The Lake View Terrace Recreation Center in Lake View Terrace includes barbecue pits, lighted outdoor basketball courts, children's play area, community room, indoor gymnasium, picnic tables, and lighted tennis courts. Several recreational facilities in the Hansen Dam area, including the Hansen Dam Equestrian Center, Hansen Dam Park/Recreation Area and the Hansen Dam Swim Lake Aquatic Center/Pool are in Lake View Terrace. The Hansen Dam Recreation Area, which also acts as a Los Angeles Police Department stop-in center, includes barbecue pits, an unlighted baseball diamond, children's play area, picnic tables, and an unlighted soccer field.

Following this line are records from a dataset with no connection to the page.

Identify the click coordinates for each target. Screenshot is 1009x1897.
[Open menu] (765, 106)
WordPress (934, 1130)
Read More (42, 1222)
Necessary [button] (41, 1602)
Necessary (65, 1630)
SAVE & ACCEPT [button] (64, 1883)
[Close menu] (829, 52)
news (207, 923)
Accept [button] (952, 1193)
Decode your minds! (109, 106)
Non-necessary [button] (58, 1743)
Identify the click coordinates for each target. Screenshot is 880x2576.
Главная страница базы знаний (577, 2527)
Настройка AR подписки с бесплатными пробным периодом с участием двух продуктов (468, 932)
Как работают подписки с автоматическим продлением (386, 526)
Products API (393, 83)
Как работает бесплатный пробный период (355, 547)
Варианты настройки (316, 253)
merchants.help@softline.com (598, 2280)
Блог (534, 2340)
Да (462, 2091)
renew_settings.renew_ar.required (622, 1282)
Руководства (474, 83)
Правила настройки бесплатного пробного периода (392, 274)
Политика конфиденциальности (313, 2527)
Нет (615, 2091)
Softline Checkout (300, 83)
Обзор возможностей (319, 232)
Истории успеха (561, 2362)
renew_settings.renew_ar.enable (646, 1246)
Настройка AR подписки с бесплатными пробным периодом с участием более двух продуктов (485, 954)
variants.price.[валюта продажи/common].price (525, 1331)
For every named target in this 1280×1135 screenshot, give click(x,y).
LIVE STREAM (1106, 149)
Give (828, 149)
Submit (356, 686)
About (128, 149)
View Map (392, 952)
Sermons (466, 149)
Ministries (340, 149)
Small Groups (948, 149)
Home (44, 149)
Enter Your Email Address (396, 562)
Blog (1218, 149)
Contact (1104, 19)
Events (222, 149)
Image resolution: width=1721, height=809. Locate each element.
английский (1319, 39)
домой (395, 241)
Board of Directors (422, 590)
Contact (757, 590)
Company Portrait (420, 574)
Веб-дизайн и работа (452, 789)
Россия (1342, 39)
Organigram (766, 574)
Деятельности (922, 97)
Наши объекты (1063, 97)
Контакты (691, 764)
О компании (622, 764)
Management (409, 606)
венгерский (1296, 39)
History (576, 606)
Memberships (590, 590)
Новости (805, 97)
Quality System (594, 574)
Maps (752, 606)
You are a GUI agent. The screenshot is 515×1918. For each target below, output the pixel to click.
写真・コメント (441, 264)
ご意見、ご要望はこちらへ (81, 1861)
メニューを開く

The Hansen Dam Aquatic Center, a 40 acre recreational facility on the northwest side of the Hansen Dam Recreation Area, includes a 9 acre recreation lake used for fishing, pedal boat rental, and public boating. The center also includes a 1.5 acre swimming lake, 50 public restrooms, 25 showers, 20 dressing rooms, and several picnic areas. Users of the park may also jog, picnic, and take boating classes. During each weekend over the summer, the aquatic center received up to 2,000 visitors. Both the Lake View Terrace Recreation Center and Hansen Dam Recreation Center feature public equestrian facilities which residents and visitors can use.